相続分とは、相続人が2人以上いる場合に、それぞれの相続人にどれだけの財産を相続させるかという相続の「割合」についての問題です。

これについても、相続人の範囲と同様、遺言ではほとんど自由に決めることができる一方、遺言がない場合には法律で一律に決められているのです。

2 法定相続分の具体例

法定相続分についても、相続人の順位と同じように、配偶者のほか、①子供、②直系尊属、③兄弟姉妹の順番で定められています。具体的には、以下のとおりです。

 

相続人の構成

相続分

第1順位

配偶者&子の場合

配偶者 :1/2

子   :1/2(合計)

第2順位

配偶者&直系尊属の場合

配偶者 :2/3

直系尊属:1/3(合計)

第3順位

配偶者&兄弟姉妹の場合

配偶者 :3/4

兄弟姉妹:1/4(合計)

第1に、配偶者と子供が相続人となるときは、配偶者が相続財産の1/2の相続し、その残りを子供たちが平等に相続します(例えば、子供が2人いる場合には、各子供が相続財産の1/4ずつを相続することになります。)。

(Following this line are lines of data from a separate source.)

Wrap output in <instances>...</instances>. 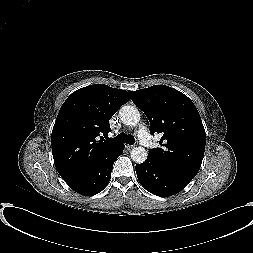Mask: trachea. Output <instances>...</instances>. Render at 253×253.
Instances as JSON below:
<instances>
[{
  "instance_id": "3493384b",
  "label": "trachea",
  "mask_w": 253,
  "mask_h": 253,
  "mask_svg": "<svg viewBox=\"0 0 253 253\" xmlns=\"http://www.w3.org/2000/svg\"><path fill=\"white\" fill-rule=\"evenodd\" d=\"M114 141L120 142V143H127V144H134L135 139L132 135H126L125 133H121L115 138H113Z\"/></svg>"
}]
</instances>
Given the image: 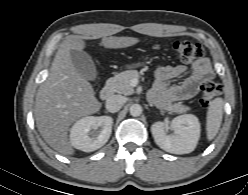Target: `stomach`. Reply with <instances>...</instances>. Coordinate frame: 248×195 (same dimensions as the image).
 Returning a JSON list of instances; mask_svg holds the SVG:
<instances>
[{"label": "stomach", "instance_id": "1", "mask_svg": "<svg viewBox=\"0 0 248 195\" xmlns=\"http://www.w3.org/2000/svg\"><path fill=\"white\" fill-rule=\"evenodd\" d=\"M141 63H137V64H133V65H129L128 67H137V66H141Z\"/></svg>", "mask_w": 248, "mask_h": 195}]
</instances>
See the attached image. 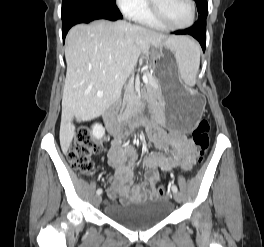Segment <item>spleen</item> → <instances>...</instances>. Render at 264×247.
Returning <instances> with one entry per match:
<instances>
[{"instance_id": "3e777b00", "label": "spleen", "mask_w": 264, "mask_h": 247, "mask_svg": "<svg viewBox=\"0 0 264 247\" xmlns=\"http://www.w3.org/2000/svg\"><path fill=\"white\" fill-rule=\"evenodd\" d=\"M172 51L183 81L194 86L200 66V47L188 37H179L172 45Z\"/></svg>"}]
</instances>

第2に、配偶者と直系尊属が相続人となるときは、配偶者が相続財産の2/3を相続し、その残りを直系尊属が相続します。

第3に、配偶者と兄弟姉妹が相続人となるときは、配偶者が相続財産の3/4を相続し、その残りを兄弟姉妹が平等に相続します。

 

3 法定相続分の柔軟性

ただし、法定相続分については、相続人の範囲の問題とは異なり、相続人全員の合意があれば、法定相続分と異なる割合で、遺産分割することもできます。そのため、法定相続分は遺産分割の際の目安という程度にして、円満に協議することが何より大切です。